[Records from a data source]

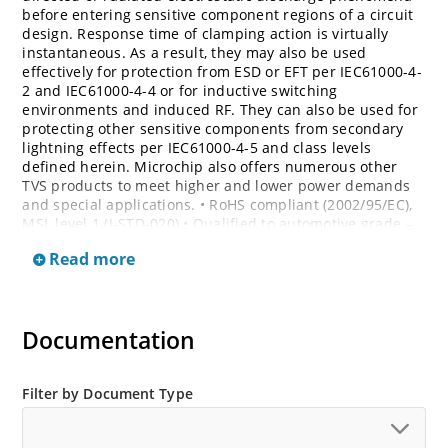
before entering sensitive component regions of a circuit
design. Response time of clamping action is virtually
instantaneous. As a result, they may also be used
effectively for protection from ESD or EFT per IEC61000-4-
2 and IEC61000-4-4 or for inductive switching
environments and induced RF. They can also be used for
protecting other sensitive components from secondary
lightning effects per IEC61000-4-5 and class levels
defined herein. Microchip also offers numerous other
TVS products to meet higher and lower power demands
and special applications. • RoHS compliant (2002/95/EC),
MSL level 1 (J-STD-020) • Qualified to automotive grade –
AEC Q101 • Bi-directional devices are denoted by the
Read more
suffixes C or CA, electrical characteristics apply in both
directions
Documentation
Filter by Document Type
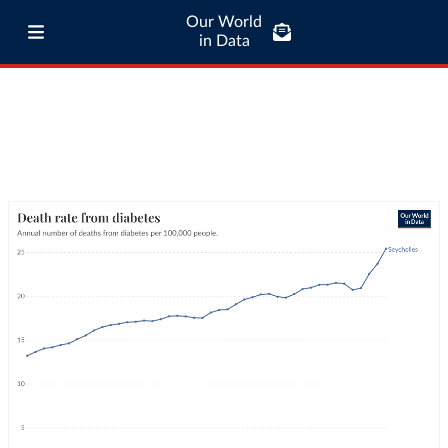
Our World
in Data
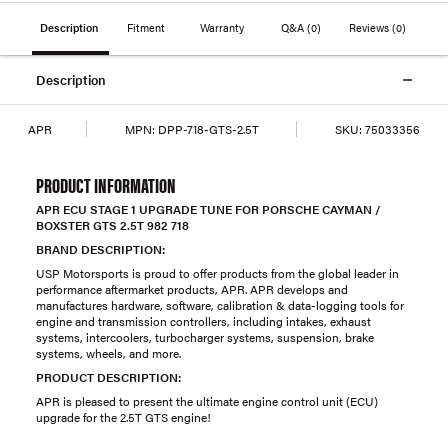
Description
Fitment
Warranty
Q&A
(0)
Reviews
(0)
Description
APR
MPN:
DPP-718-GTS-2.5T
SKU:
75033356
PRODUCT INFORMATION
APR ECU STAGE 1 UPGRADE TUNE FOR PORSCHE CAYMAN /
BOXSTER GTS 2.5T 982 718
BRAND DESCRIPTION:
USP Motorsports is proud to offer products from the global leader in
performance aftermarket products, APR. APR develops and
manufactures hardware, software, calibration & data-logging tools for
engine and transmission controllers, including intakes, exhaust
systems, intercoolers, turbocharger systems, suspension, brake
systems, wheels, and more.
PRODUCT DESCRIPTION:
APR is pleased to present the ultimate engine control unit (ECU)
upgrade for the 2.5T GTS engine!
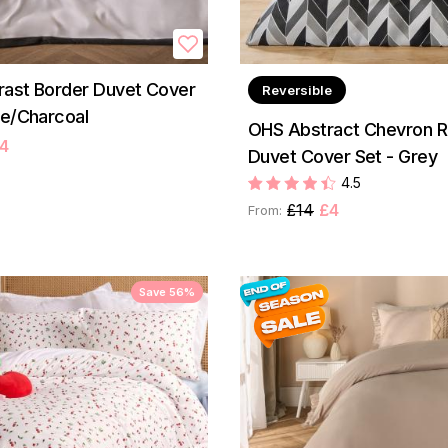
ast Border Duvet Cover
Reversible
te/Charcoal
OHS Abstract Chevron R
4
Duvet Cover Set - Grey
4.5
£14
£4
From:
Save 56%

WORK INSTRUCTIONS: I'd like the data above duplicated exactly, with no pictures included.

REPLY TO THE TASK:
before entering sensitive component regions of a circuit
design. Response time of clamping action is virtually
instantaneous. As a result, they may also be used
effectively for protection from ESD or EFT per IEC61000-4-
2 and IEC61000-4-4 or for inductive switching
environments and induced RF. They can also be used for
protecting other sensitive components from secondary
lightning effects per IEC61000-4-5 and class levels
defined herein. Microchip also offers numerous other
TVS products to meet higher and lower power demands
and special applications. • RoHS compliant (2002/95/EC),
MSL level 1 (J-STD-020) • Qualified to automotive grade –
AEC Q101 • Bi-directional devices are denoted by the
Read more
suffixes C or CA, electrical characteristics apply in both
directions
Documentation
Filter by Document Type
Our World
in Data
Description
Fitment
Warranty
Q&A
(0)
Reviews
(0)
Description
APR
MPN:
DPP-718-GTS-2.5T
SKU:
75033356
PRODUCT INFORMATION
APR ECU STAGE 1 UPGRADE TUNE FOR PORSCHE CAYMAN /
BOXSTER GTS 2.5T 982 718
BRAND DESCRIPTION:
USP Motorsports is proud to offer products from the global leader in
performance aftermarket products, APR. APR develops and
manufactures hardware, software, calibration & data-logging tools for
engine and transmission controllers, including intakes, exhaust
systems, intercoolers, turbocharger systems, suspension, brake
systems, wheels, and more.
PRODUCT DESCRIPTION:
APR is pleased to present the ultimate engine control unit (ECU)
upgrade for the 2.5T GTS engine!
ast Border Duvet Cover
Reversible
te/Charcoal
OHS Abstract Chevron R
4
Duvet Cover Set - Grey
4.5
£14
£4
From:
Save 56%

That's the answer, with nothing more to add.